Je commence à ne plus beaucoup douter que ma place est bien à l'hôpital. Reste à savoir si c'est du côté soignant ou patient.
Ma vie ressemble en ce moment précis aux Kinder Bueno au chocolat blanc, recouverts de Dieu sait quoi qui tombent partout au moment où une main affamée les effleurent. Je n'ai plus envie de grand chose, si ce n'est de voyager, de parler anglais et avec les mains, et me dire, comme aujourd'hui, qu'on ne me comprend pas, mais parce qu'il y a la barrière de la langue. J'ai besoin de me retrouver seul, de me connaître, mieux. J'ai besoin de me laver de mes errements mentaux, j'ai besoin d'arrêter le massacre. Je n'ai pas arrêté de fumer, bien au contraire, mes centres respiratoires sont devenus des centres nicotiniques.

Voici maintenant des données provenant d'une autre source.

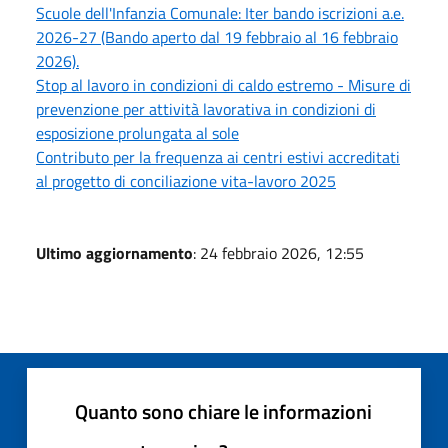
Scuole dell'Infanzia Comunale: Iter bando iscrizioni a.e.
2026-27 (Bando aperto dal 19 febbraio al 16 febbraio
2026).
Stop al lavoro in condizioni di caldo estremo - Misure di
prevenzione per attività lavorativa in condizioni di
esposizione prolungata al sole
Contributo per la frequenza ai centri estivi accreditati
al progetto di conciliazione vita-lavoro 2025
Ultimo aggiornamento
: 24 febbraio 2026, 12:55
Quanto sono chiare le informazioni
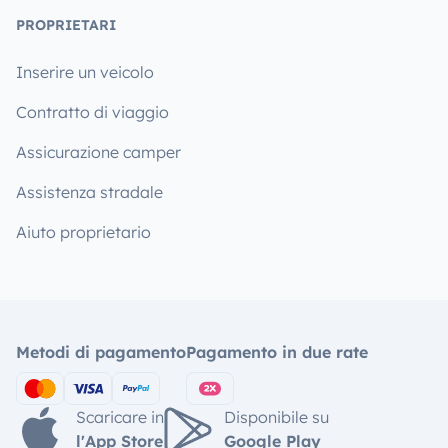
PROPRIETARI
Inserire un veicolo
Contratto di viaggio
Assicurazione camper
Assistenza stradale
Aiuto proprietario
Metodi di pagamento
Pagamento in due rate
Scaricare in
Disponibile su
l'App Store
Google Play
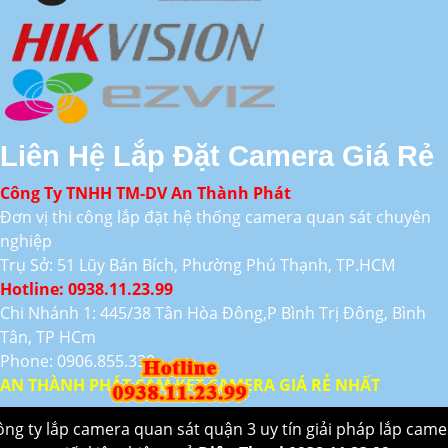
Liên Hệ Lắp Đặt Camera Giá Rẻ
Công Ty TNHH TM-DV An Thành Phát
Đơn vị thi công lắp đặt hệ thống camera quan sát chuyên
nghiệp
Trụ Sở: 51 Lũy Bán Bích, Phường Phú Thạnh, TP.HCM
Hotline: 0938.11.23.99
Chi Nhánh 1: 445/38 Tân Hòa Đông,P Bình Trị Đông, Bình
Tân, TP HCm
Phone: 0906.855.330
AN THÀNH PHÁT CAM KẾT CAMERA GIÁ RẺ NHẤT
ông ty lắp camera quan sát quận 3 uy tín giải pháp lắp came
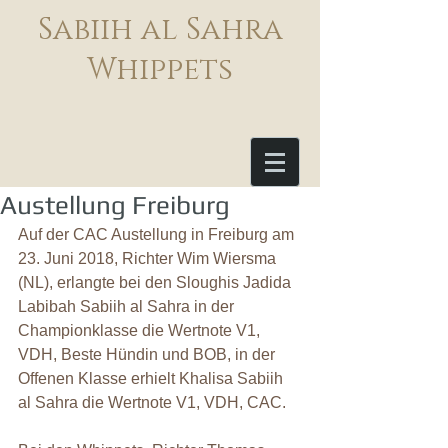
Sabiih al Sahra
Whippets
Austellung Freiburg
Auf der CAC Austellung in Freiburg am 
23. Juni 2018, Richter Wim Wiersma 
(NL), erlangte bei den Sloughis Jadida 
Labibah Sabiih al Sahra in der 
Championklasse die Wertnote V1, 
VDH, Beste Hündin und BOB, in der 
Offenen Klasse erhielt Khalisa Sabiih 
al Sahra die Wertnote V1, VDH, CAC.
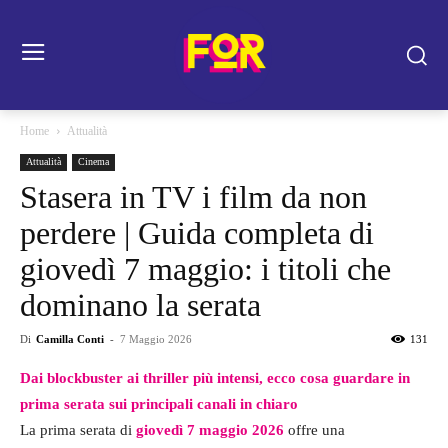
Home
Attualità
Attualità
Cinema
Stasera in TV i film da non
perdere | Guida completa di
giovedì 7 maggio: i titoli che
dominano la serata
Di
Camilla Conti
-
7 Maggio 2026
131
Dai blockbuster ai thriller più intensi, ecco cosa guardare in
prima serata sui principali canali in chiaro
La prima serata di
giovedì 7 maggio 2026
offre una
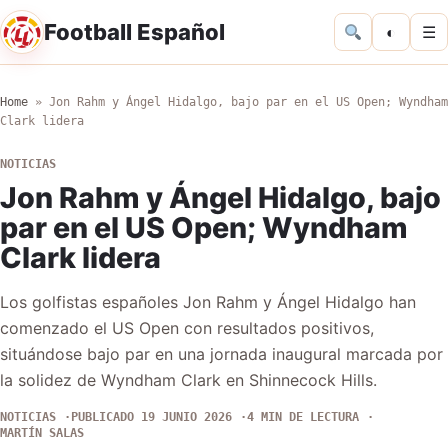
Football Español
◐
☰
Home
»
Jon Rahm y Ángel Hidalgo, bajo par en el US Open; Wyndham
Clark lidera
NOTICIAS
Jon Rahm y Ángel Hidalgo, bajo
par en el US Open; Wyndham
Clark lidera
Los golfistas españoles Jon Rahm y Ángel Hidalgo han
comenzado el US Open con resultados positivos,
situándose bajo par en una jornada inaugural marcada por
la solidez de Wyndham Clark en Shinnecock Hills.
NOTICIAS
PUBLICADO 19 JUNIO 2026
4 MIN DE LECTURA
MARTÍN SALAS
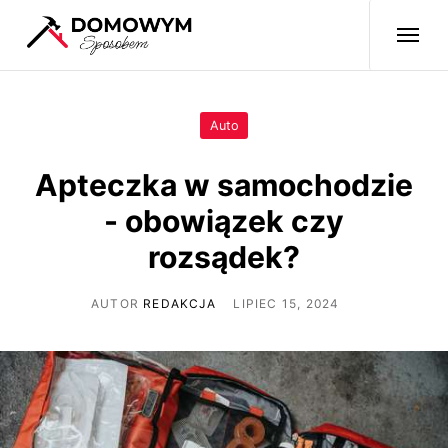
Auto
Apteczka w samochodzie
- obowiązek czy
rozsądek?
AUTOR
REDAKCJA
LIPIEC 15, 2024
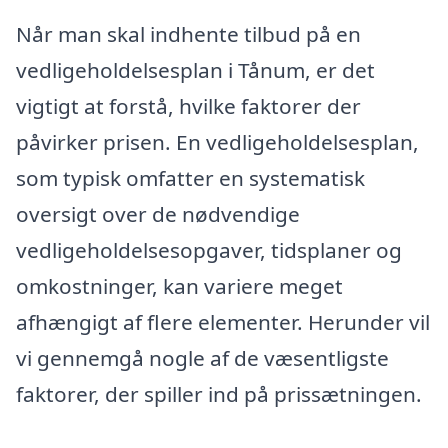
Når man skal indhente tilbud på en
vedligeholdelsesplan i Tånum, er det
vigtigt at forstå, hvilke faktorer der
påvirker prisen. En vedligeholdelsesplan,
som typisk omfatter en systematisk
oversigt over de nødvendige
vedligeholdelsesopgaver, tidsplaner og
omkostninger, kan variere meget
afhængigt af flere elementer. Herunder vil
vi gennemgå nogle af de væsentligste
faktorer, der spiller ind på prissætningen.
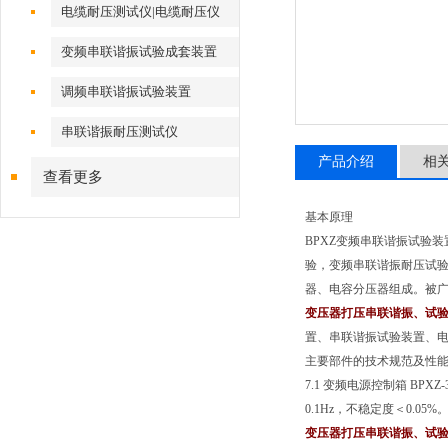
电缆耐压测试仪|电缆耐压仪
变频串联谐振试验成套装置
调频串联谐振试验装置
串联谐振耐压测试仪
产品介绍
相
查看更多
基本原理
BPXZ变频串联谐振试验装置
验，变频串联谐振耐压试
器、电容分压器组成。被
变压器打压串联谐振、试
置、串联谐振试验装置、
主要部件的技术规范及性
7.1 变频电源控制箱 BPXZ-
0.1Hz，不稳定度＜0.05%
变压器打压串联谐振、试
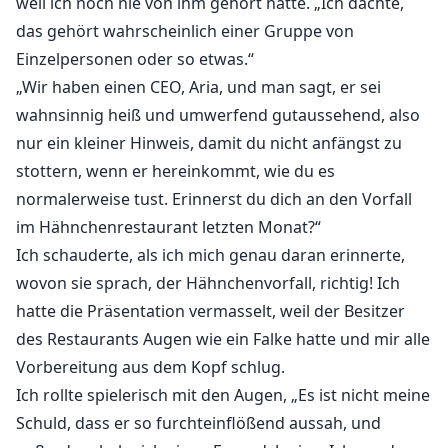
weil ich noch nie von ihm gehört hatte. „Ich dachte,
das gehört wahrscheinlich einer Gruppe von
Einzelpersonen oder so etwas.“
„Wir haben einen CEO, Aria, und man sagt, er sei
wahnsinnig heiß und umwerfend gutaussehend, also
nur ein kleiner Hinweis, damit du nicht anfängst zu
stottern, wenn er hereinkommt, wie du es
normalerweise tust. Erinnerst du dich an den Vorfall
im Hähnchenrestaurant letzten Monat?“
Ich schauderte, als ich mich genau daran erinnerte,
wovon sie sprach, der Hähnchenvorfall, richtig! Ich
hatte die Präsentation vermasselt, weil der Besitzer
des Restaurants Augen wie ein Falke hatte und mir alle
Vorbereitung aus dem Kopf schlug.
Ich rollte spielerisch mit den Augen, „Es ist nicht meine
Schuld, dass er so furchteinflößend aussah, und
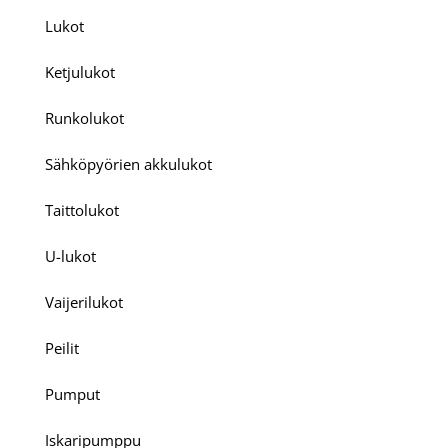
Lukot
Ketjulukot
Runkolukot
Sähköpyörien akkulukot
Taittolukot
U-lukot
Vaijerilukot
Peilit
Pumput
Iskaripumppu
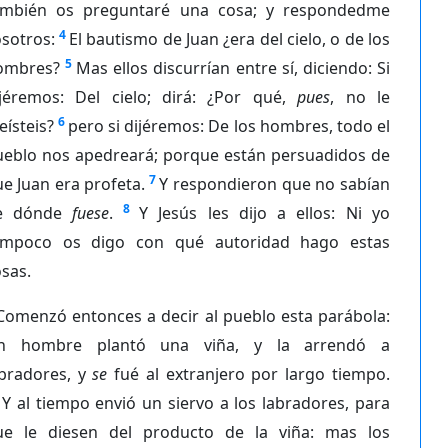
ambién os preguntaré una cosa; y respondedme
4
sotros:
El bautismo de Juan ¿era del cielo, o de los
5
ombres?
Mas ellos discurrían entre sí, diciendo: Si
ijéremos: Del cielo; dirá: ¿Por qué,
pues
, no le
6
eísteis?
pero si dijéremos: De los hombres, todo el
ueblo nos apedreará; porque están persuadidos de
7
e Juan era profeta.
Y respondieron que no sabían
8
e dónde
fuese
.
Y Jesús les dijo a ellos: Ni yo
ampoco os digo con qué autoridad hago estas
sas.
Comenzó entonces a decir al pueblo esta parábola:
n hombre plantó una viña, y la arrendó a
abradores, y
se
fué al extranjero por largo tiempo.
Y al tiempo envió un siervo a los labradores, para
ue le diesen del producto de la viña: mas los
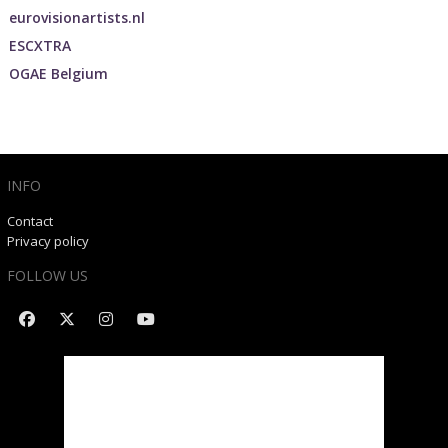
eurovisionartists.nl
ESCXTRA
OGAE Belgium
INFO
Contact
Privacy policy
FOLLOW US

Je suis d'une humeur labile peu courante, je souhaite tout laisser tomber environ toutes les demi-heures, je n'ai pas l'impression d'avoir beaucoup de personnalité ces temps-ci, heureusement que le soleil me rappelle qu'il me reste l'ombre de moi-même.

J'attends, le verdict des juges, je suis tellement en sursis ces temps-ci. Je commence à être insomniaque à force de faire les cent pas dans ma cellule.